L’état à côté de la plaque

jeudi 4 août 2005 par Maxime Mamet
Pour Pierre Concialdi, chercheur à l’IRES, ces nouvelles mesures vont plonger les plus précaires dans un « cercle vicieux » de la pauvreté.

C’est une étude qui tombe à pic... Dans la lettre de l’Institut de recherches économiques et sociales (IRES) de juillet, plusieurs chercheurs pointent du doigt le lien entre la précarisation des contrats de travail et l’explosion du nombre de travailleurs pauvres. Cette enquête qualitative a été réalisée à partir d’entretiens d’acteurs sociaux concernés par la question et de témoignages de travailleurs d’Île-de-France. Elle montre que les travailleurs pauvres ou proches du seuil de la pauvreté peuvent rentrer dans un « cercle vicieux ».

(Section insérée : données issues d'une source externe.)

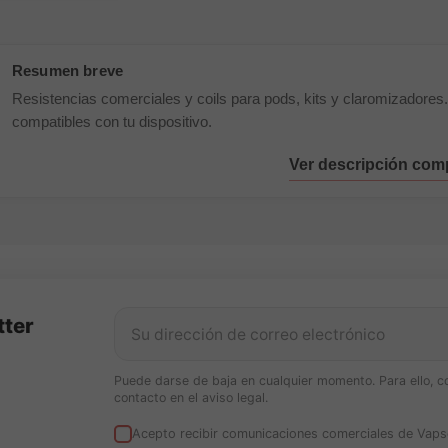
Resistencias comerciales y coils para pods, kits y claromizadores. 
compatibles con tu dispositivo.
tter
Puede darse de baja en cualquier momento. Para ello, c
contacto en el aviso legal.
Acepto recibir comunicaciones comerciales de Vaps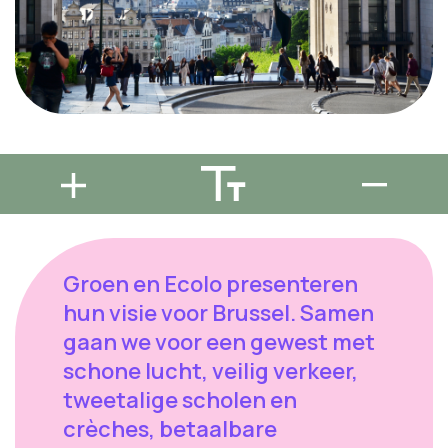
Groen en Ecolo presenteren
hun visie voor Brussel. Samen
gaan we voor een gewest met
schone lucht, veilig verkeer,
tweetalige scholen en
crèches, betaalbare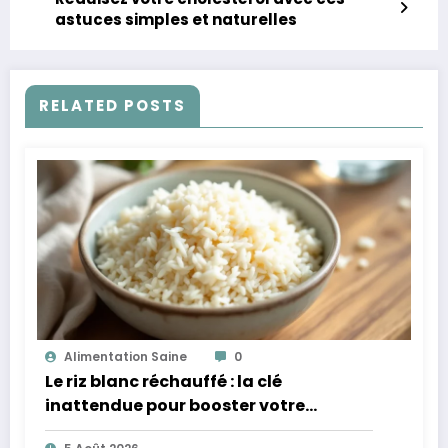
astuces simples et naturelles
RELATED POSTS
Alimentation Saine
0
Le riz blanc réchauffé : la clé
inattendue pour booster votre
microbiote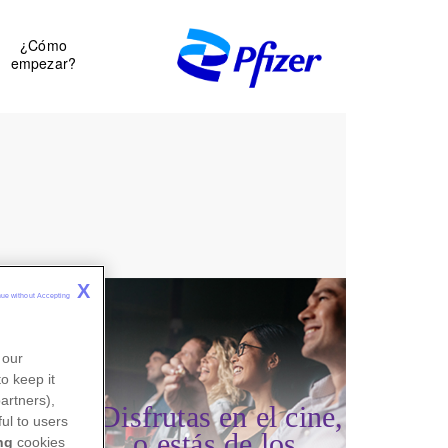
¿Cómo
empezar?
X
nue without Accepting 
 our
o keep it
artners),
¿Disfrutas en el cine,
ul to users
o estás de los
ng
cookies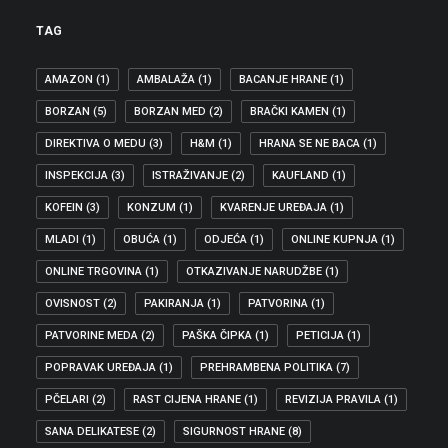
TAG
AMAZON
(1)
AMBALAŽA
(1)
BACANJE HRANE
(1)
BORZAN
(5)
BORZAN MED
(2)
BRAČKI KAMEN
(1)
DIREKTIVA O MEDU
(3)
H&M
(1)
HRANA SE NE BACA
(1)
INSPEKCIJA
(3)
ISTRAŽIVANJE
(2)
KAUFLAND
(1)
KOFEIN
(3)
KONZUM
(1)
KVARENJE UREĐAJA
(1)
MLADI
(1)
OBUĆA
(1)
ODJEĆA
(1)
ONLINE KUPNJA
(1)
ONLINE TRGOVINA
(1)
OTKAZIVANJE NARUDŽBE
(1)
OVISNOST
(2)
PAKIRANJA
(1)
PATVORINA
(1)
PATVORINE MEDA
(2)
PAŠKA ČIPKA
(1)
PETICIJA
(1)
POPRAVAK UREĐAJA
(1)
PREHRAMBENA POLITIKA
(7)
PČELARI
(2)
RAST CIJENA HRANE
(1)
REVIZIJA PRAVILA
(1)
SANA DELIKATESE
(2)
SIGURNOST HRANE
(8)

Il est facile de devenir travailleur pauvre. Temps partiel, SMIC, précarité, un seul revenu dans le foyer et une famille à nourrir... Beaucoup de facteurs qui peuvent diminuer les revenus du foyer et ainsi les faire toucher le seuil de pauvreté. Les politiques gouvernementales successives d’encouragement de la création d’emplois à bas salaire et d’incitations à la flexibilité du marché du travail ont sans doute contribué à renforcer ce phénomène. Cette pauvreté laborieuse sévit dans une société qui ne s’est pas adaptée à elle. En effet, ces travailleurs sont pris entre deux feux, l’accès au logement et l’accès à l’emploi. D’un côté, les bailleurs qui les considèrent comme des « personnes à risque » et donc qui sont réticents à louer des logements à des salariés sans emploi stable ou à faible revenu. De l’autre, les employeurs qui exigent un logement stable pour postuler à un emploi. Le « cercle vicieux » est là : pas de logement, pas d’emploi, vice versa...

Les nouvelles mesures du premier ministre Dominique de Villepin peuvent-elles faire sortir ces travailleurs ou chômeurs de ce type de situation ? « Je ne vois pas comment on peut espérer apporter une réponse au chômage ou aux travailleurs pauvres en développant ce type de politique », déclare Pierre Concialdi, un des auteurs du rapport de l’IRES. « Multiplier des contrats nouvelles embauches (CNE) qui ne vont pas donner de sécurité aux travailleurs, cela ne peut que réancrer davantage ces travailleurs dans le cercle vicieux. D’un côté, nous avons des pouvoirs publics qui encouragent la précarité de l’emploi et, de l’autre, des bailleurs qui exigent de leurs locataires des revenus stables, c’est-à-dire précisément ce qu’on leur refuse sur le marché de l’emploi », ajoute-t-il. En fait, il est à craindre qu’avec ce genre de mesure M. de Villepin prenne « le risque d’en créer encore un peu plus ».

Pour Pierre Concialdi, les solutions à apporter pour sortir de l’ornière dépendent « du diagnostic que l’on porte sur la situation ». Selon lui, « les politiques publiques d’emplois sont contre-productives car elles tendent à accentuer la précarité plus qu’à la résorber et qu’elles n’ont pas d’impact sur le chômage ». Les nouvelles politiques devraient se fonder sur « deux leviers ». Une revalorisation « substantielle » du SMIC semble la première mesure à prendre, « lorsque l’on calcule le niveau de vie d’un smicard, même à temps plein, il est au voisinage du seuil de pauvreté. Aujourd’hui, avec un SMIC à temps plein, même célibataire, il y a un risque de pauvreté ». Deuxième acte, « revenir sur les politiques d’exonérations sociales sur les bas salaires, qui représentent plus de la moitié des salariés » afin de trouver de l’argent pour la formation notamment et de ne plus inciter les entreprises à employer des travailleurs non qualifiés.